== Segment start ==

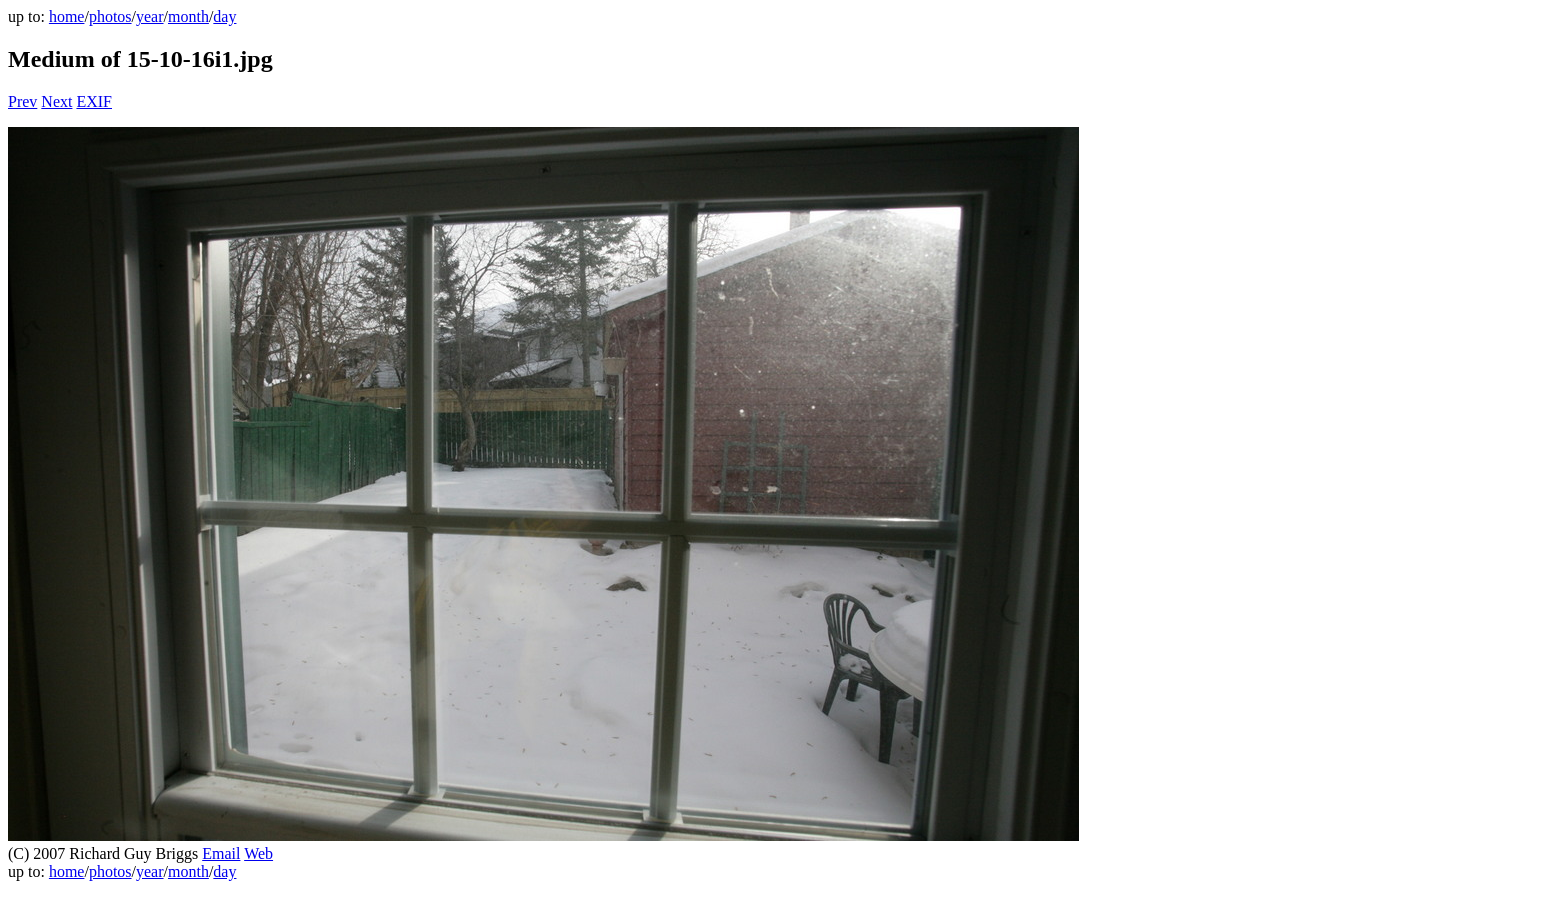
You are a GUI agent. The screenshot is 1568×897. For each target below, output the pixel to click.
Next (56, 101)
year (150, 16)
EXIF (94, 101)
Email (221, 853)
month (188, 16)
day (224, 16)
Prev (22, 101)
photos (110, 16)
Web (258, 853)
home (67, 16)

== Segment end ==
== Segment start ==

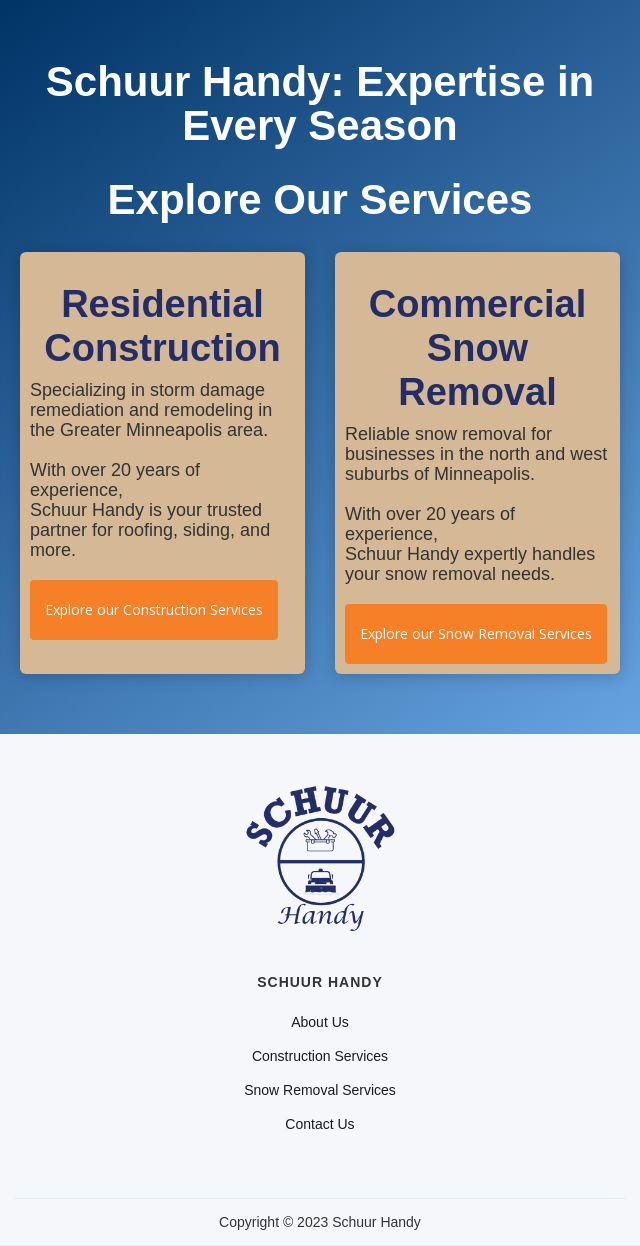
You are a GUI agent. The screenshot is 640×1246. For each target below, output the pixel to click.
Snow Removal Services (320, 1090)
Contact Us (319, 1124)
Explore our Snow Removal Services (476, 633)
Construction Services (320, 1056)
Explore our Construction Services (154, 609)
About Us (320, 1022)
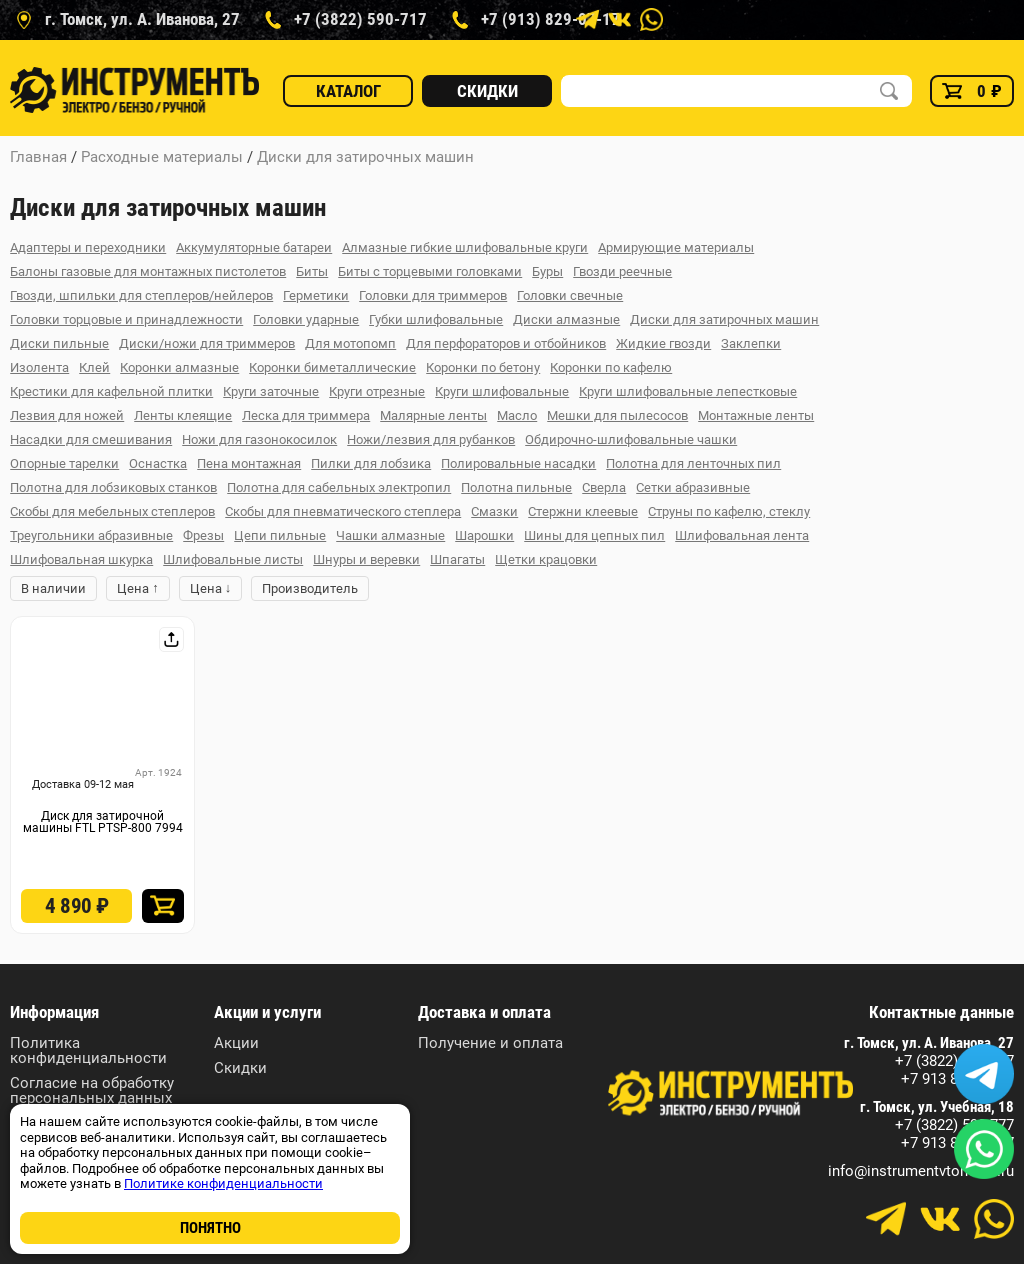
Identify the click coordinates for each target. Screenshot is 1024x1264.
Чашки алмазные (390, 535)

== Segment end ==

WHAT IS REQUIRED => In the entries above, count the lines that contain the string "Construction" and reply with the number only.

RESPONSE BOX => 2